Start of Collected material

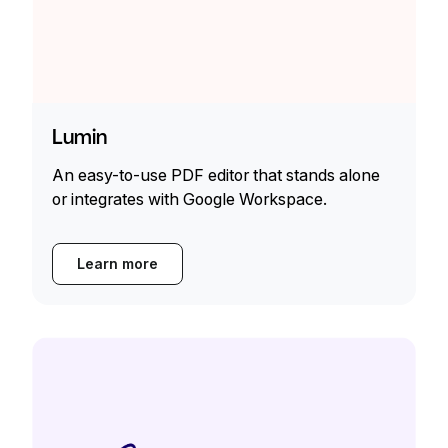
Lumin
An easy-to-use PDF editor that stands alone
or integrates with Google Workspace.
Learn more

End of Collected material

▸ What the task requires: Transcribe the listing verbatim, pictures excluded.

▸ Your solution:
Lumin
An easy-to-use PDF editor that stands alone
or integrates with Google Workspace.
Learn more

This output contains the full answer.